Parallelizing tasks in Node.js Parallelizing tasks in Node.js multithreading multithreading

Parallelizing tasks in Node.js


How do I make this be actually parallel?

First, you won't really be running in parallel while in a single node application. A node application runs on a single thread and only one event at a time is processed by node's event loop. Even when running on a multi-core box you won't get parallelism of processing within a node application.

That said, you can get processing parallelism on multicore machine via forking the code into separate node processes or by spawning child process. This, in effect, allows you to create multiple instances of node itself and to communicate with those processes in different ways (e.g. stdout, process fork IPC mechanism). Additionally, you could choose to separate the functions (by responsibility) into their own node app/server and call it via RPC.

What is the thing done typically by async code to not block the caller (when working with NodeJS)? Is it starting a child process?

It is not starting a new process. Underneath, when async.parallel is used in node.js, it is using process.nextTick(). And nextTick() allows you to avoid blocking the caller by deferring work onto a new stack so you can interleave cpu intensive tasks, etc.

Long story short

Node doesn't make it easy "out of the box" to achieve multiprocessor concurrency. Node instead gives you a non-blocking design and an event loop that leverages a thread without sharing memory. Multiple threads cannot share data/memory, therefore locks aren't needed. Node is lock free. One node process leverages one thread, and this makes node both safe and powerful.

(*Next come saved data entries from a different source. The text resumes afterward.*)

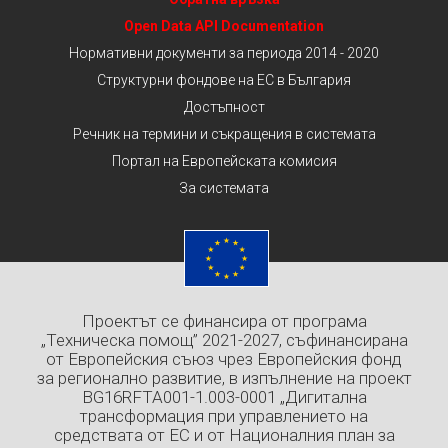
Open Data API Documentation
Нормативни документи за периода 2014 - 2020
Структурни фондове на ЕС в България
Достъпност
Речник на термини и съкращения в системата
Портал на Европейската комисия
За системата
Проектът се финансира от програма
„Техническа помощ” 2021-2027, съфинансирана
от Европейския съюз чрез Европейския фонд
за регионално развитие, в изпълнение на проект
BG16RFTA001-1.003-0001 „Дигитална
трансформация при управлението на
средствата от ЕС и от Националния план за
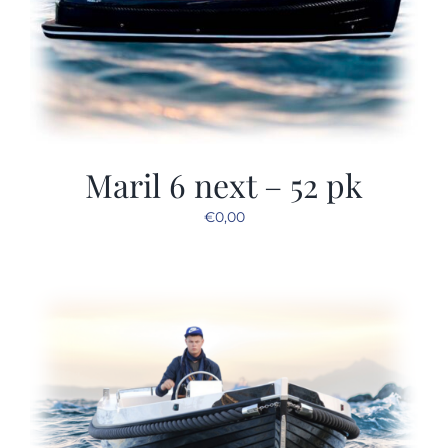
Maril 6 next – 52 pk
€
0,00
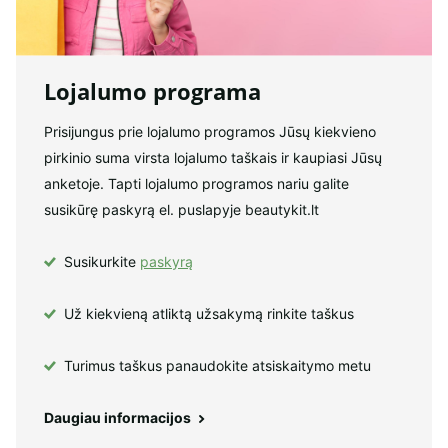
Lojalumo programa
Prisijungus prie lojalumo programos Jūsų kiekvieno
pirkinio suma virsta lojalumo taškais ir kaupiasi Jūsų
anketoje. Tapti lojalumo programos nariu galite
susikūrę paskyrą el. puslapyje beautykit.lt
Susikurkite
paskyrą
Už kiekvieną atliktą užsakymą rinkite taškus
Turimus taškus panaudokite atsiskaitymo metu
Daugiau informacijos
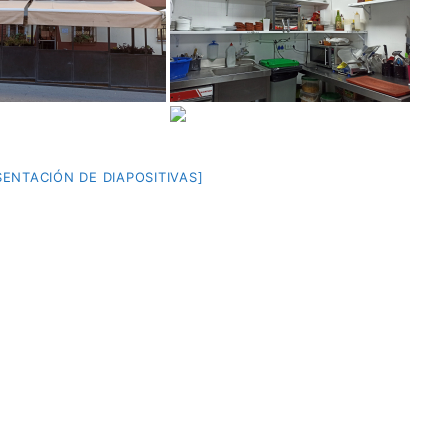
ENTACIÓN DE DIAPOSITIVAS]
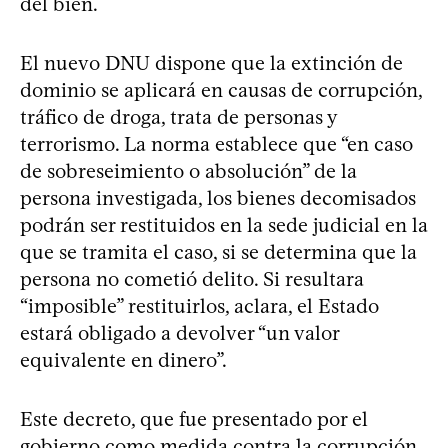
del bien.
El nuevo DNU dispone que la extinción de
dominio se aplicará en causas de corrupción,
tráfico de droga, trata de personas y
terrorismo. La norma establece que “en caso
de sobreseimiento o absolución” de la
persona investigada, los bienes decomisados
podrán ser restituidos en la sede judicial en la
que se tramita el caso, si se determina que la
persona no cometió delito. Si resultara
“imposible” restituirlos, aclara, el Estado
estará obligado a devolver “un valor
equivalente en dinero”.
Este decreto, que fue presentado por el
gobierno como medida contra la corrupción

When you need to split work up among multiple processes then use some sort of message passing to communicate with the other processes / servers. e.g. IPC/RPC.


For more see:

Awesome answer from SO on What is Node.js... with tons of goodness.

Understanding process.nextTick()


Asynchronous and parallel are not the same thing. Asynchronous means that you don't have to wait for synchronization. Parallel means that you can be doing multiple things at the same time. Node.js is only asynchronous, but its only ever 1 thread. It can only work on 1 thing at once. If you have a long running computation, you should start another process and then just have your node.js process asynchronously wait for results.

To do this you could use child_process.spawn and then read data from stdin.

http://nodejs.org/api/child_process.html#child_process_child_process_spawn_command_args_options

var spawn = require('child_process').spawn;var process2 = spawn('sh', ['./computationProgram', 'parameter'] );process2.stderr.on('data', function (data) {    //handle error input});process2.stdout.on('data', function (data) {    //handle data results});


Keep in mind I/O is parallelized by Node.js; only your JavaScript callbacks are single threaded.

Assuming you are writing a server, an alternative to adding the complexity of spawning processes or forking is to simply build stateless node servers and run an instance per core, or better yet run many instances each in their own virtualized micro server. Coordinate incoming requests using a reverse proxy or load balancer.

You could also offload computation to another server, maybe MongoDB (using MapReduce) or Hadoop.

To be truly hardcore, you could write a Node plugin in C++ and have fine-grained control of parallelizing the computation code. The speed up from C++ might negate the need of parallelization anyway.

You can always write code to perform computationally intensive tasks in another language best suited for numeric computation, and e.g. expose them through a REST API.

Finally, you could perhaps run the code on the GPU using node-cuda or something similar depending on the type of computation (not all can be optimized for GPU).

Yes, you can fork and spawn other processes, but it seems to me one of the major advantages of node is to not much have to worry about parallelization and threading, and therefor bypass a great amount of complexity altogether.